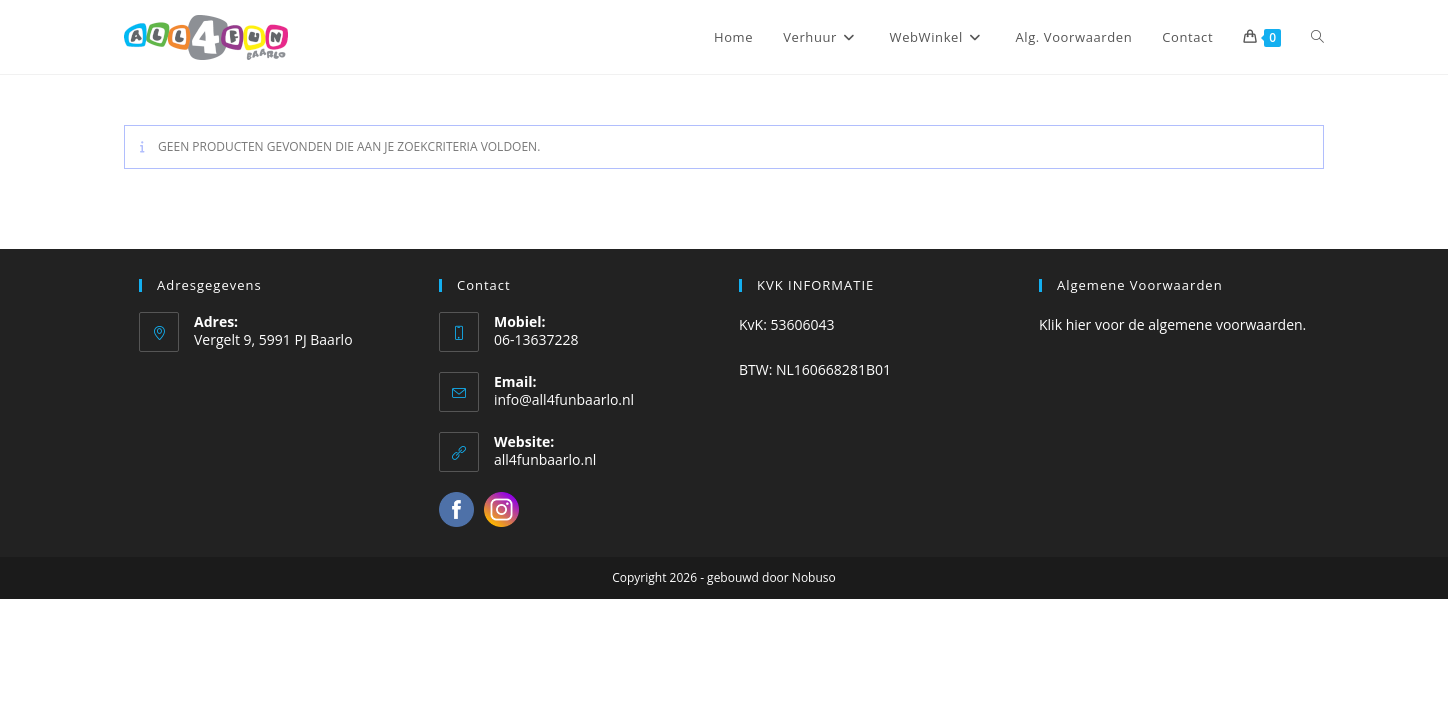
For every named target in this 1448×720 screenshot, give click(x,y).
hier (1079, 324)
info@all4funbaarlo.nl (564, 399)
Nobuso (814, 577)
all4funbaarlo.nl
####################
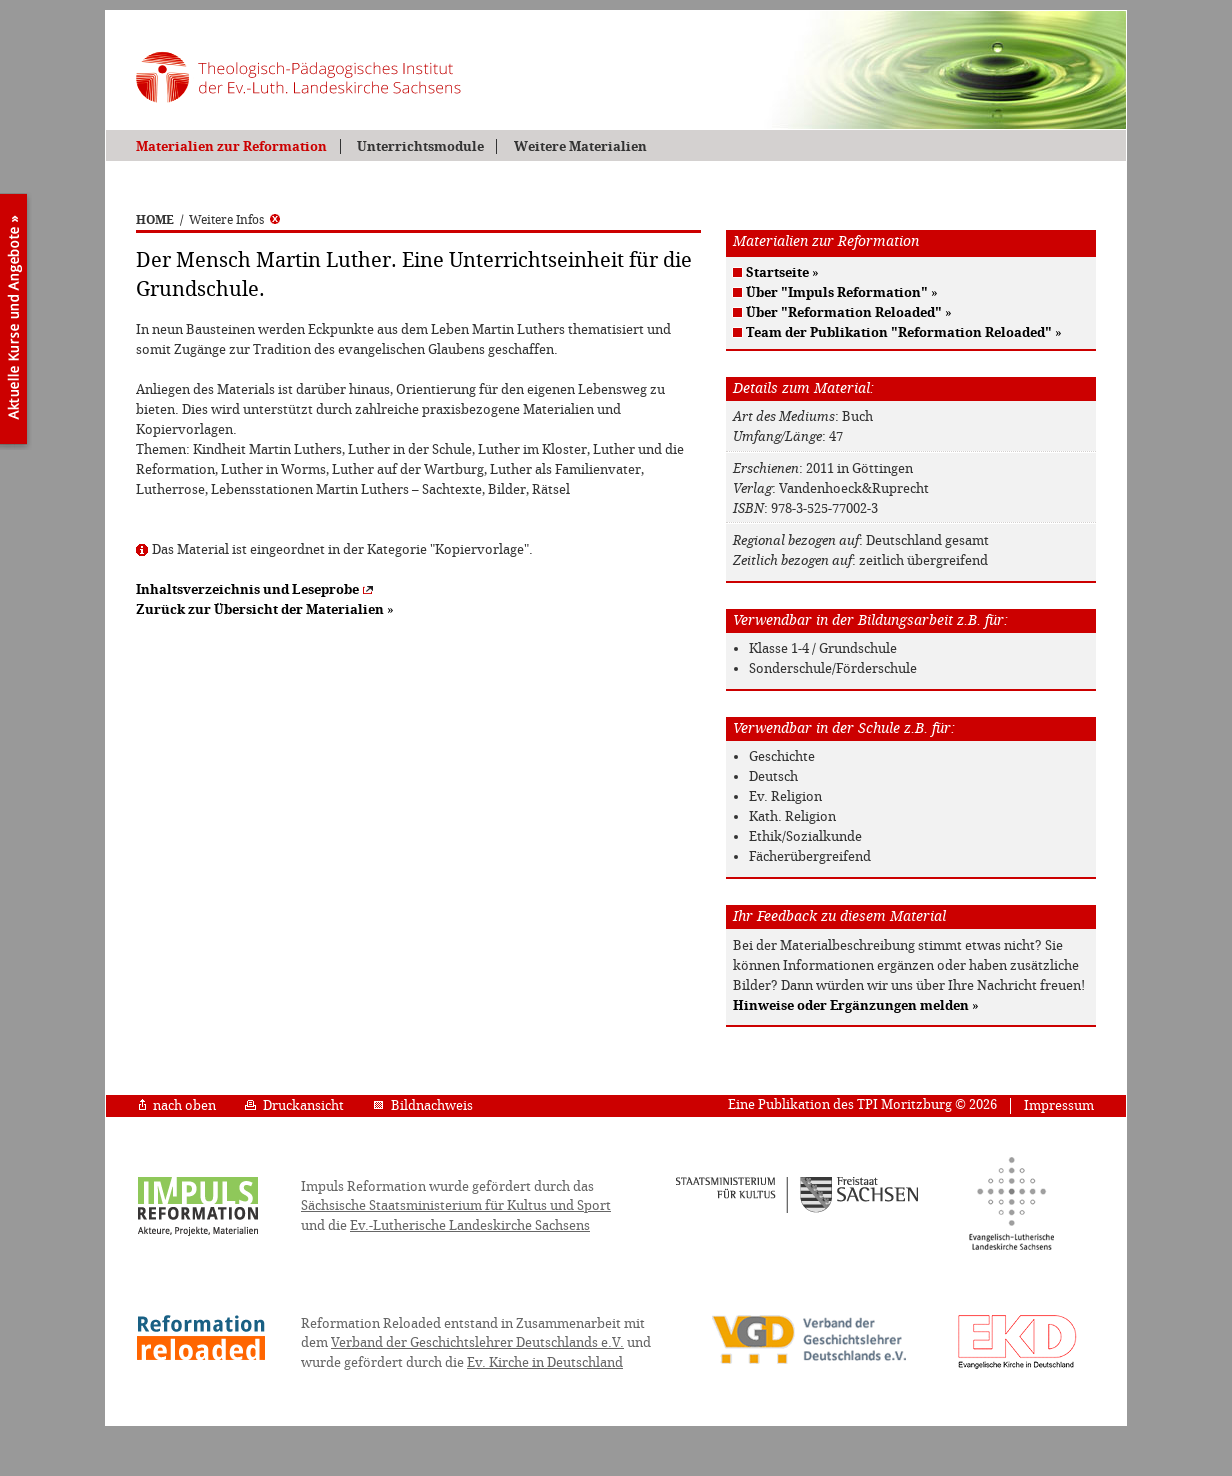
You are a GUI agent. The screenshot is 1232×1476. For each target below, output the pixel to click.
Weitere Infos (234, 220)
####################
### What is being asked
The lines to copy are those above that contain "screenshot".

### Exercise output
For every named target in this 1448×720 screenshot, give click(x,y).
You are a GUI agent. The screenshot is 1232×1476. For each target below, output the pixel to click.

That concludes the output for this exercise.